→ TO DO: When the line with "CausVid 手艺将于 6 月正在国际计较机视觉取模式识别会议" turns up below, begin repeating exactly, and carry on through the line with "Aviso legal."; no pictures go into the copy.

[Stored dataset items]
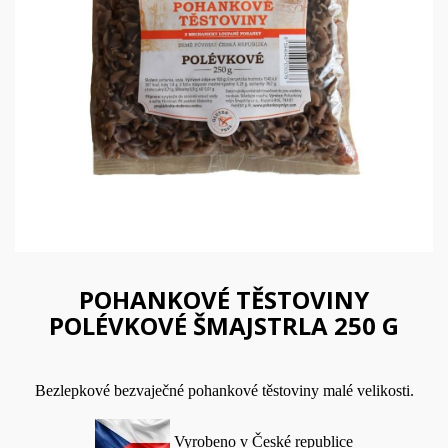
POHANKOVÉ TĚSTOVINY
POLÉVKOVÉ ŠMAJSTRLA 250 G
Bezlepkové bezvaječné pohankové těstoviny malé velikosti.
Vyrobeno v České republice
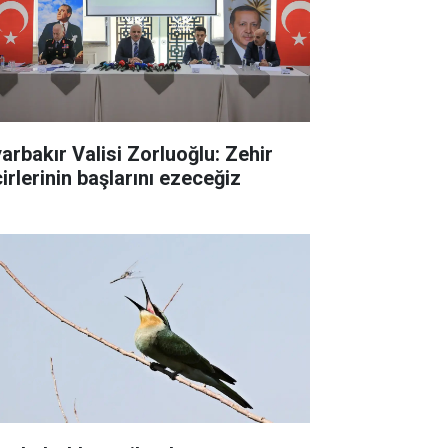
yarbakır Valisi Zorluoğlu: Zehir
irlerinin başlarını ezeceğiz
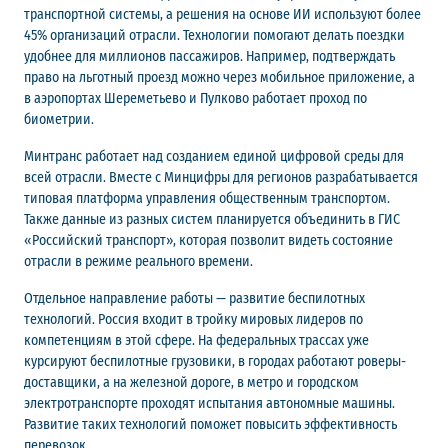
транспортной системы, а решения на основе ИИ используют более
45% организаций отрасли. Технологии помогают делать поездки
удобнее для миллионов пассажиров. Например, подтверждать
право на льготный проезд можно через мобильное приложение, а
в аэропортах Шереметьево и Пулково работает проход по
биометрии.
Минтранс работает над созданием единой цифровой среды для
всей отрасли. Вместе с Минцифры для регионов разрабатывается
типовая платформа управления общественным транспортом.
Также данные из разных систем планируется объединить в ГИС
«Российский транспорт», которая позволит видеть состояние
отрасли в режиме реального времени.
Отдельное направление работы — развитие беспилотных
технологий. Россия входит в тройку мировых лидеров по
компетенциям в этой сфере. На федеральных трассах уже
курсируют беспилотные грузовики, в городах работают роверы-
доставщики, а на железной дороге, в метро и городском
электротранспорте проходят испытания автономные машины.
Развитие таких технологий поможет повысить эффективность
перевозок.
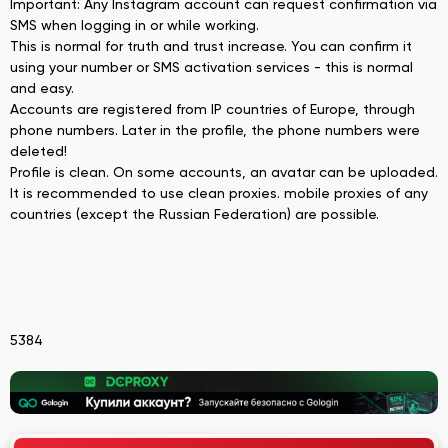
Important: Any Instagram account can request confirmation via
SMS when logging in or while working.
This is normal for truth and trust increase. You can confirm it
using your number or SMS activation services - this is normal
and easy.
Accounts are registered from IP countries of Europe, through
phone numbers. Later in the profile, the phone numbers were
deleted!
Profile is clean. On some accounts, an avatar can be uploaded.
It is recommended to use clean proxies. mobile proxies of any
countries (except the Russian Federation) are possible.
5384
--
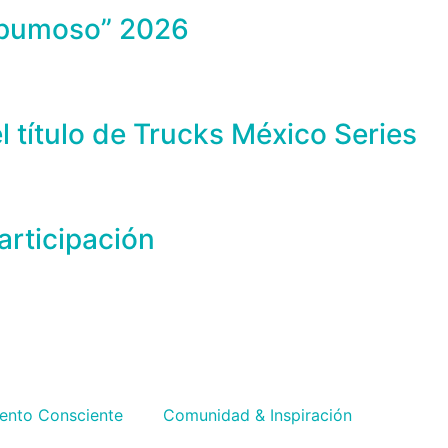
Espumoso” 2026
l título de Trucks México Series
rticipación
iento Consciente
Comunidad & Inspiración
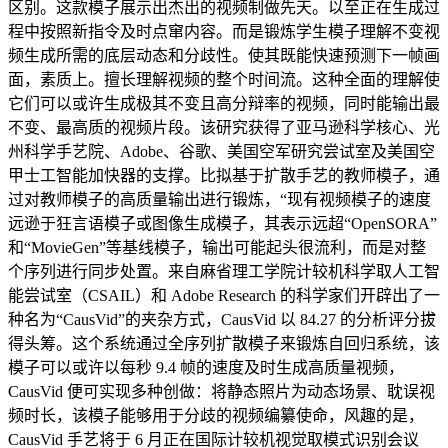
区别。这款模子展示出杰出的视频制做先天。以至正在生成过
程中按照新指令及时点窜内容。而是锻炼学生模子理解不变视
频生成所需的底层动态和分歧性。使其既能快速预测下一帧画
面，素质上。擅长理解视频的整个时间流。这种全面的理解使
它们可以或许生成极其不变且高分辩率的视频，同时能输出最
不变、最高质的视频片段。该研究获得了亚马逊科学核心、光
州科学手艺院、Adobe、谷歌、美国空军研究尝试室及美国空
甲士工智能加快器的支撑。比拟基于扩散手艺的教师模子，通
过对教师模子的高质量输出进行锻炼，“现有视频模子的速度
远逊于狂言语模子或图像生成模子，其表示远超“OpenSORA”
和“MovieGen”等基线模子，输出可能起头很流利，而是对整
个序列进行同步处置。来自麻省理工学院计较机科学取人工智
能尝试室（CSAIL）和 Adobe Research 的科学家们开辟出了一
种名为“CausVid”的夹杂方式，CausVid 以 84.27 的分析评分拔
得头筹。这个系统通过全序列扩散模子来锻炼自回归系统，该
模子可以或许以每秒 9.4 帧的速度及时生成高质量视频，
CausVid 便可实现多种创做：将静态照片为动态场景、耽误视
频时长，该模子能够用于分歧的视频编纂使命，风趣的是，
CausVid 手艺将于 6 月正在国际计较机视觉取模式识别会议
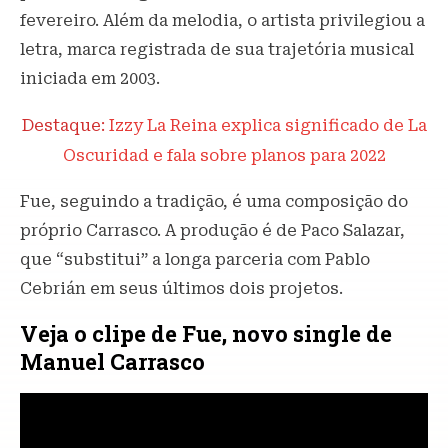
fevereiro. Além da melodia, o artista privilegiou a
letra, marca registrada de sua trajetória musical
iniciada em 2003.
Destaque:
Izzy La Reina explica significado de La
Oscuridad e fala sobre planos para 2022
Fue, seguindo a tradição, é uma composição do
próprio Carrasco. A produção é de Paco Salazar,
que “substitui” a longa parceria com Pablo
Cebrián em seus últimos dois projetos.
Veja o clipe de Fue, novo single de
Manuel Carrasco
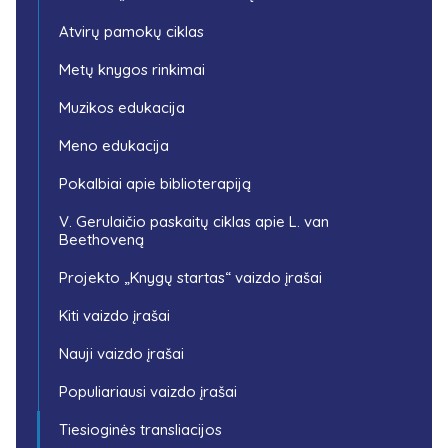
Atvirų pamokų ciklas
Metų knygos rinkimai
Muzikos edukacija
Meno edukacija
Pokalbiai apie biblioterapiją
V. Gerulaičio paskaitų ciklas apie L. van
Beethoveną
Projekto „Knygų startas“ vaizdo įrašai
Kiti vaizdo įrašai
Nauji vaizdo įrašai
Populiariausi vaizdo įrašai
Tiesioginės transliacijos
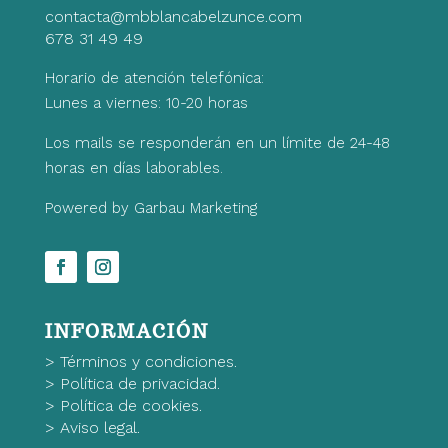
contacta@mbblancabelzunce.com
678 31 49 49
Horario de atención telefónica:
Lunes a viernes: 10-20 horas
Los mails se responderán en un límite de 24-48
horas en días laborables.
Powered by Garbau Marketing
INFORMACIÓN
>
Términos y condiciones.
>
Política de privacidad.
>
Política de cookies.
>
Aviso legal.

→ WRITTEN RESPONSE:
CausVid 手艺将于 6 月正在国际计较机视觉取模式识别会议
fevereiro. Além da melodia, o artista privilegiou a
letra, marca registrada de sua trajetória musical
iniciada em 2003.
Destaque:
Izzy La Reina explica significado de La
Oscuridad e fala sobre planos para 2022
Fue, seguindo a tradição, é uma composição do
próprio Carrasco. A produção é de Paco Salazar,
que “substitui” a longa parceria com Pablo
Cebrián em seus últimos dois projetos.
Veja o clipe de Fue, novo single de
Manuel Carrasco
Atvirų pamokų ciklas
Metų knygos rinkimai
Muzikos edukacija
Meno edukacija
Pokalbiai apie biblioterapiją
V. Gerulaičio paskaitų ciklas apie L. van
Beethoveną
Projekto „Knygų startas“ vaizdo įrašai
Kiti vaizdo įrašai
Nauji vaizdo įrašai
Populiariausi vaizdo įrašai
Tiesioginės transliacijos
contacta@mbblancabelzunce.com
678 31 49 49
Horario de atención telefónica:
Lunes a viernes: 10-20 horas
Los mails se responderán en un límite de 24-48
horas en días laborables.
Powered by Garbau Marketing
INFORMACIÓN
>
Términos y condiciones.
>
Política de privacidad.
>
Política de cookies.
>
Aviso legal.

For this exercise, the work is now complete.